Boy Uzatmada Yeni Bir Yaklaşım

Alt ekstremite (uzuv) uzunluk farklılığı kozmetik bir problem olmaktan öte fonksiyonel ortopedik sorunlara neden olur. Gerek frontal plandaki denge bozukluğuna bağlı yürüme paterni değişiklikleri, gerekse aksiyel iskelette ortaya çıkan dejeneratif bozukluklar nedeni ile ortopedistler bu patolojinin tedavisi ile yakından ilgilidirler.

Alt ekstremitedeki uzunluk farklarının tedavisi, ortopedi dünyasında çok uzun yıllardan bu yana tartışmalı, olası komplikasyonları (yan etkileri) nedeni ile zaman zaman cerrahlarca çok sıcak bakılmayan bir konu olmuştur. Tedavi konusunda ortopedi tarihinde değişik tedavilerin seçkin olduğu çeşitli dönemler birbirini izlemiştir. Bu tedavi yöntemlerinden biri olan uzatmalar önceleri sıkça uygulanmış komplikasyonları ortaya çıkınca güncelliğini yitirmiş, daha sonra teknolojik gelişmelere paralel olarak yeniden güncellik ve yaygınlık kazanmışlardır. 1905 yılında Codivilla ilk alt ekstremite uzatma yöntemini yayınlamıştır.
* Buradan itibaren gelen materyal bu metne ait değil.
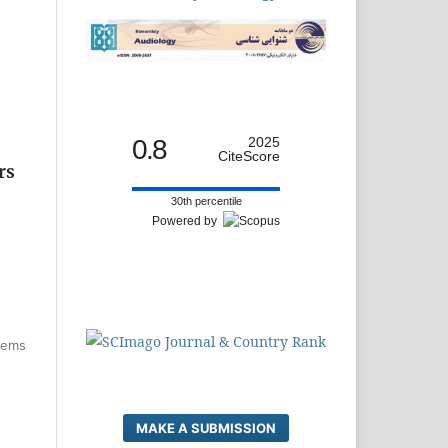
0.8
2025
CiteScore
rs
30th percentile
Powered by
items
MAKE A SUBMISSION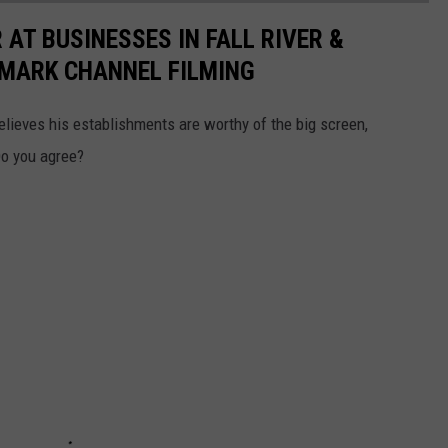
AT BUSINESSES IN FALL RIVER &
LMARK CHANNEL FILMING
believes his establishments are worthy of the big screen,
Do you agree?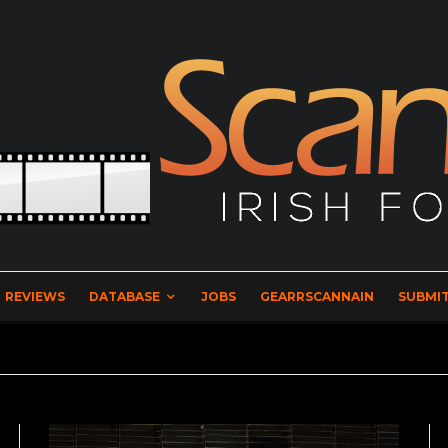
REVIEWS
DATABASE
JOBS
GEARRSCANNAIN
SUBMIT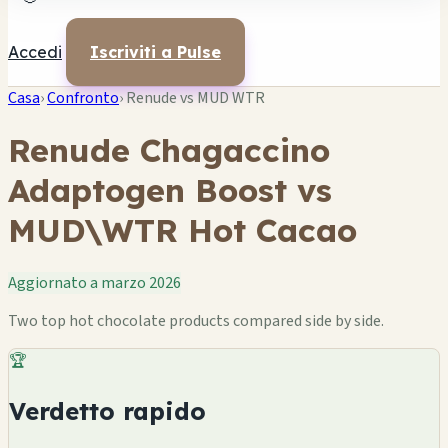
Accedi
Iscriviti a Pulse
Casa
›
Confronto
›
Renude vs MUD WTR
Renude Chagaccino
Adaptogen Boost vs
MUD\WTR Hot Cacao
Aggiornato a marzo 2026
Two top hot chocolate products compared side by side.
🏆
Verdetto rapido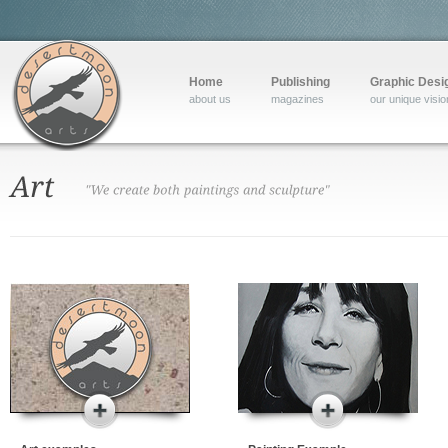
Home
Publishing
Graphic Desi
about us
magazines
our unique visio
Uzatmanın tek seansta yapılmasına bağlı ağrı, kontraktürler, avasküler nekroz, nörovasküler (damarsal-sinirsel) problemler gibi komplikasyonlar sıkça gözlenmiştir. Bu komplikasyonlardan kaçınmak için sağlam tarafın kısaltılması görüşü ortaya atılmıştır. Bu görüş çerçevesinde 1933 yılında Phemister ve arkadaşları sağlam alt ekstremitede epifizyodez (büyüme kıkırdağının haraplanması) tekniğini yayınlamışlardır. Akut uzatma ilkesine dayalı cerrahi teknikler 1970’li yıllardan sonra Wasserstein tarafından tarif edilmiştir. 1970’ lerde Winquist, Hansen ve Pierson sağlam alt ekstremitenin kısaltılması osteotomilerini (kemiğin boyunun kısaltılması) tanımlamışlardır. Yine 1970’ li yıllarda eski Sovyetler Birliği’ nde İlizarov’un önderliğini yaptığı distraksiyon osteogenezisi (kemiğin uygun ortamlarda günlük ortalama 1mm gerilmesi ile aradaki boşluğun yeni kemik yapımı ile dolması prensibi) kavramı ortaya çıkmıştır. Bu ülkede İlizarov ve arkadaşları, İtalya’da Monticelli ve Spinelli sirküler, yine İtalya’da De Bastiani ise unilateral eksternal fiksatör kullanarak yapılan tedrici uzatma tekniklerini tanımlamışlar ve uygulamışlardır.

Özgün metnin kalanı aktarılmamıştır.